The 2013 New Year's Day coincided with "natural fireworks" erupting from the sun, which is approaching "solar maximum," during which there will be more intense solar flares.
As dangerous as it looks, the solar flares occur periodically without posing actual threats against the planet Earth. Solar flares are brief releases of intense high-energy radiation from the sun's surface. These are typically observed with special instruments because the resulting colours are not observable by the naked eye. Solar flares emit X-rays and UV radiation which can potentially affect Earth's ionosphere and disrupt long-range radio communications. Despite this, the past solar flares have not been a threat to human life.
NASA's Solar Dynamics Observatory (SDO) captured the footage of New Year's Day solar flare. (Image: SDO via YouTube)
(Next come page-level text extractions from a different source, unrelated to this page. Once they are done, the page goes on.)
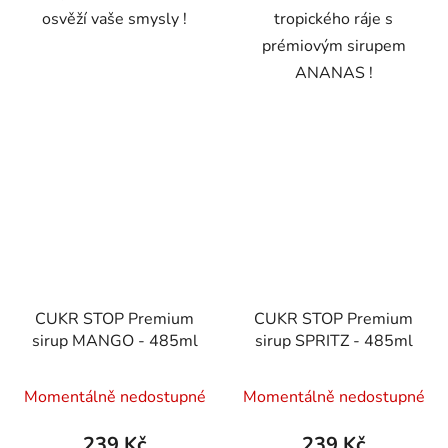
osvěží vaše smysly !
tropického ráje s
prémiovým sirupem
ANANAS !
CUKR STOP Premium
CUKR STOP Premium
sirup MANGO - 485ml
sirup SPRITZ - 485ml
Momentálně nedostupné
Momentálně nedostupné
239 Kč
239 Kč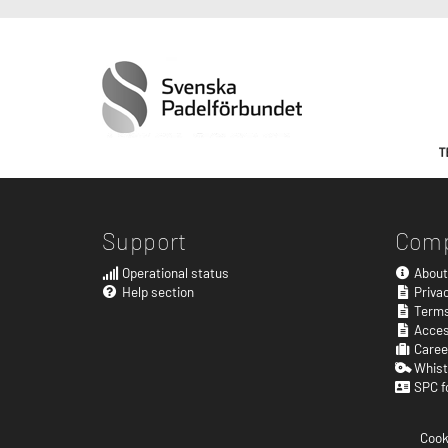
Support
Com
Operational status
About
Help section
Privac
Terms
Acces
Caree
Whist
SPC f
Cook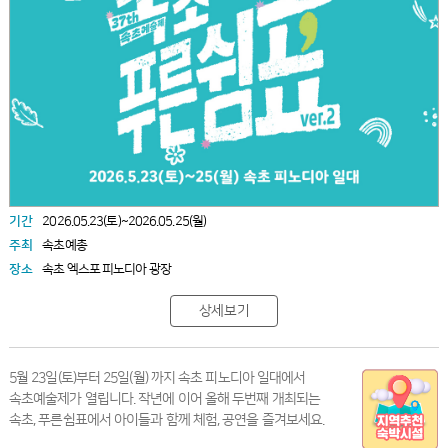
기간
2026.05.23(토)~2026.05.25(월)
주최
속초예총
장소
속초 엑스포 피노디아 광장
상세보기
5월 23일(토)부터 25일(월) 까지 속초 피노디아 일대에서
속초예술제가 열립니다. 작년에 이어 올해 두번째 개최되는
속초, 푸른쉼표에서 아이들과 함께 체험, 공연을 즐겨보세요.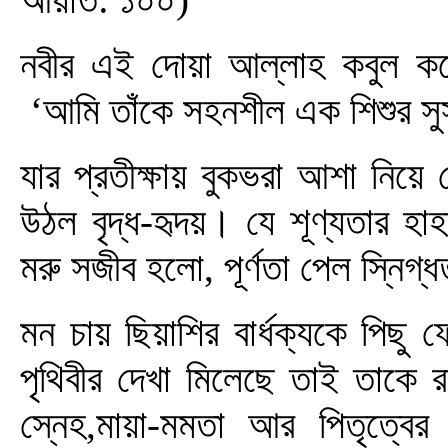
নবীর এই দোয়া আল্লাহ কবুল করে জবাব দেন—
‘আমি তাঁকে সহনশীল এক শিশুর সুস
যার প্রতীক্ষায় বুকভরা আশা নিয
উঠল বৃদ্ধ-হৃদয়। যে শূণ্যতার হা
মরু সজীব হলো, পূর্ণতা পেল স্নিগ্
মন চায় ছিয়াশির বার্ধক্যকে পিছ
পৃথিবীর দেখা মিলেছে তাই তাকে 
স্নেহ,মায়া-মমতা আর পিতৃত্বের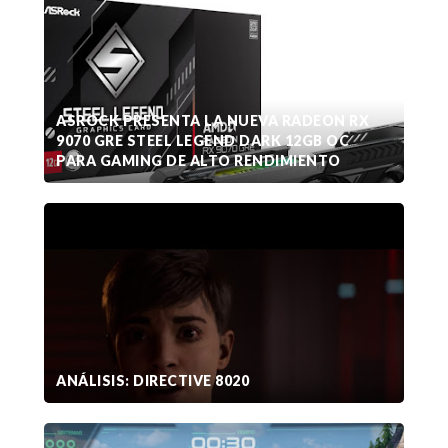
ASROCK PRESENTA LA NUEVA RADEON RX
9070 GRE STEEL LEGEND DARK 12GB OC
PARA GAMING DE ALTO RENDIMIENTO
ANÁLISIS: DIRECTIVE 8020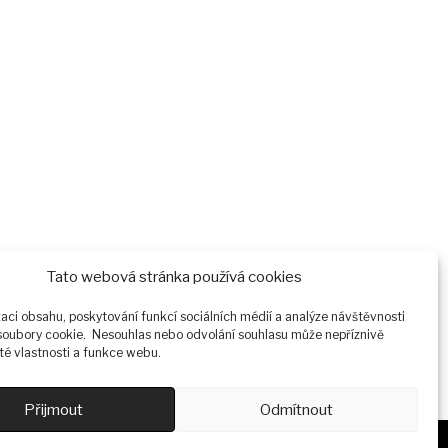
Tato webová stránka používá cookies
zaci obsahu, poskytování funkcí sociálních médií a analýze návštěvnosti
oubory cookie. Nesouhlas nebo odvolání souhlasu může nepříznivě
ité vlastnosti a funkce webu.
Přijmout
Odmítnout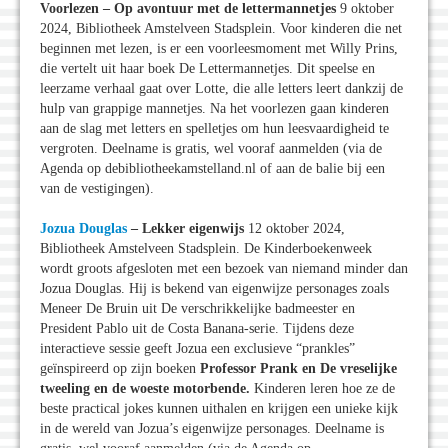
Voorlezen – Op avontuur met de lettermannetjes
9 oktober
2024, Bibliotheek Amstelveen Stadsplein. Voor kinderen die net
beginnen met lezen, is er een voorleesmoment met Willy Prins,
die vertelt uit haar boek De Lettermannetjes. Dit speelse en
leerzame verhaal gaat over Lotte, die alle letters leert dankzij de
hulp van grappige mannetjes. Na het voorlezen gaan kinderen
aan de slag met letters en spelletjes om hun leesvaardigheid te
vergroten. Deelname is gratis, wel vooraf aanmelden (via de
Agenda op debibliotheekamstelland.nl of aan de balie bij een
van de vestigingen).
Jozua Douglas
– Lekker eigenwijs
12 oktober 2024,
Bibliotheek Amstelveen Stadsplein. De Kinderboekenweek
wordt groots afgesloten met een bezoek van niemand minder dan
Jozua Douglas. Hij is bekend van eigenwijze personages zoals
Meneer De Bruin uit De verschrikkelijke badmeester en
President Pablo uit de Costa Banana-serie. Tijdens deze
interactieve sessie geeft Jozua een exclusieve “prankles”
geïnspireerd op zijn boeken
Professor Prank en De vreselijke
tweeling en de woeste motorbende.
Kinderen leren hoe ze de
beste practical jokes kunnen uithalen en krijgen een unieke kijk
in de wereld van Jozua’s eigenwijze personages. Deelname is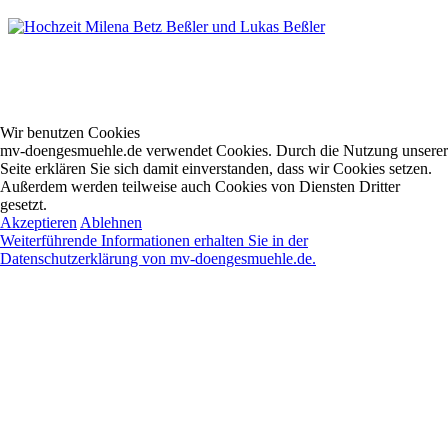
Wir benutzen Cookies
mv-doengesmuehle.de verwendet Cookies. Durch die Nutzung unserer
Seite erklären Sie sich damit einverstanden, dass wir Cookies setzen.
Außerdem werden teilweise auch Cookies von Diensten Dritter
gesetzt.
Akzeptieren
Ablehnen
Weiterführende Informationen erhalten Sie in der
Datenschutzerklärung von mv-doengesmuehle.de.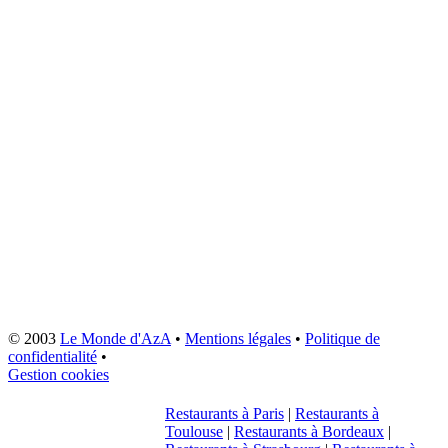
© 2003
Le Monde d'AzA
•
Mentions légales
•
Politique de
confidentialité
•
Gestion cookies
Restaurants à Paris
|
Restaurants à
Toulouse
|
Restaurants à Bordeaux
|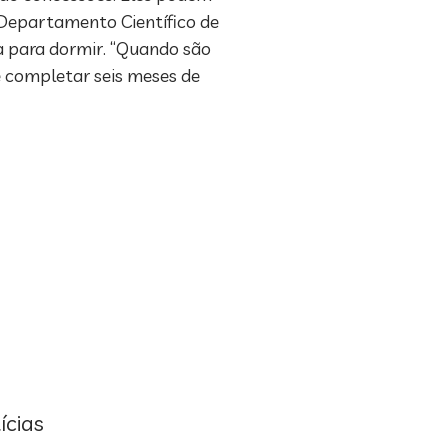
o Departamento Científico de
ra para dormir. “Quando são
e completar seis meses de
ícias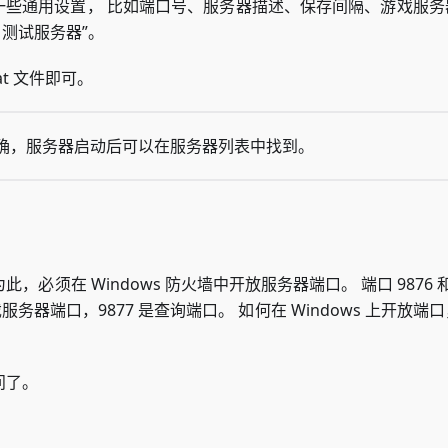
文件里，可以做一些通用设置， 比如端口号、服务器描述、保存间隔、游戏服
g 测试服务器”。
bat 文件即可。
确，服务器启动后可以在服务器列表中找到。
须在 Windows 防火墙中开放服务器端口。 端口 9876 和 
是游戏服务器端口，9877 是查询端口。 如何在 Windows 上开放端
问了。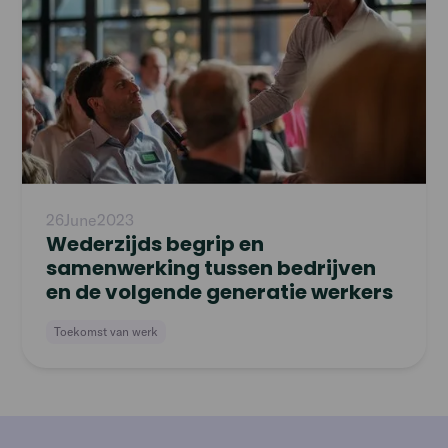
26
June
2023
Wederzijds begrip en
samenwerking tussen bedrijven
en de volgende generatie werkers
Toekomst van werk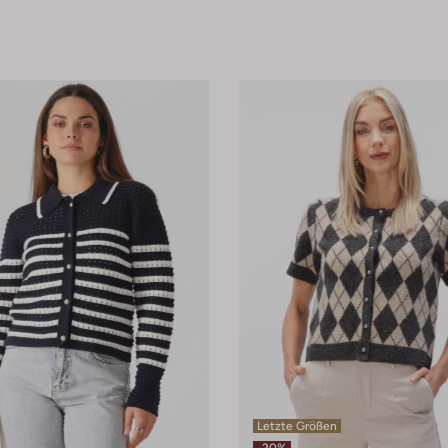
Letzte Größen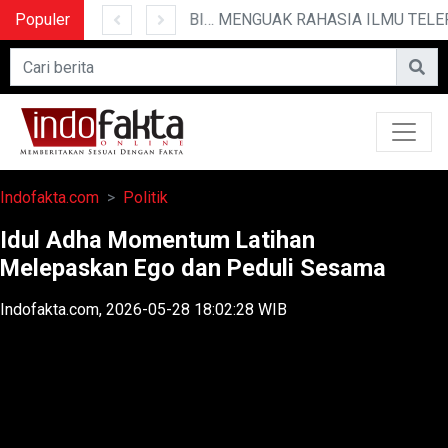
Populer
10 CERITA LUCU PENDEK YANG BIKIN NGAKAK
MENGUAK RAHASIA ILMU TELEPATI
Indofakta.com
Politik
Idul Adha Momentum Latihan
Melepaskan Ego dan Peduli Sesama
Indofakta.com, 2026-05-28 18:02:28 WIB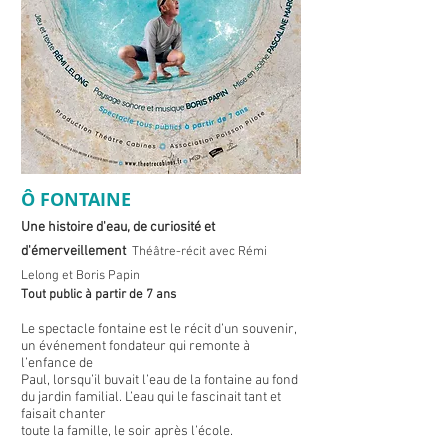
Ô FONTAINE
Une histoire d'eau, de curiosité et
d'émerveillement
Théâtre-récit avec Rémi
Lelong et Boris Papin
Tout public à partir de 7 ans
Le spectacle fontaine est le récit d’un souvenir,
un événement fondateur qui remonte à
l’enfance de
Paul, lorsqu’il buvait l’eau de la fontaine au fond
du jardin familial. L’eau qui le fascinait tant et
faisait chanter
toute la famille, le soir après l’école.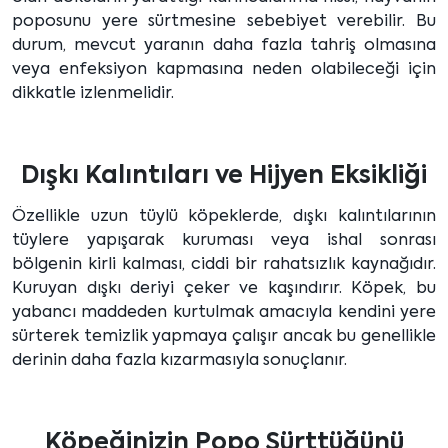
poposunu yere sürtmesine sebebiyet verebilir. Bu
durum, mevcut yaranın daha fazla tahriş olmasına
veya enfeksiyon kapmasına neden olabileceği için
dikkatle izlenmelidir.
Dışkı Kalıntıları ve Hijyen Eksikliği
Özellikle uzun tüylü köpeklerde, dışkı kalıntılarının
tüylere yapışarak kuruması veya ishal sonrası
bölgenin kirli kalması, ciddi bir rahatsızlık kaynağıdır.
Kuruyan dışkı deriyi çeker ve kaşındırır. Köpek, bu
yabancı maddeden kurtulmak amacıyla kendini yere
sürterek temizlik yapmaya çalışır ancak bu genellikle
derinin daha fazla kızarmasıyla sonuçlanır.
Köpeğinizin Popo Sürttüğünü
Just before Dec. 21, when many people got anxious of doomsday rumours, space scientists explained solar flares should not be linked to end-of-the-world talks. The Sun's regular 11-year solar cycle is expected to peak in 2013 and 2014, but even then, scientists are expecting a milder, less intense solar than in the previous cycle.
From afar, the image of the sun's flames dancing in the solar atmosphere is a dramatic and stunning sight. NASA's Solar Dynamics Observatory (SDO) captured a footage of the solar activity. Camilla Corona SDO took to Twitter on Jan. 1 to announce: "It's a Solar Ballet - beautiful view of an eruption on today's Sun."
Solar physicists continue to observe activities on the sun's surface. They expect the solar flares to intensify over the next 12 months. Still, they have been consistent in saying that the previous cycle had been more intense than the current solar conditions.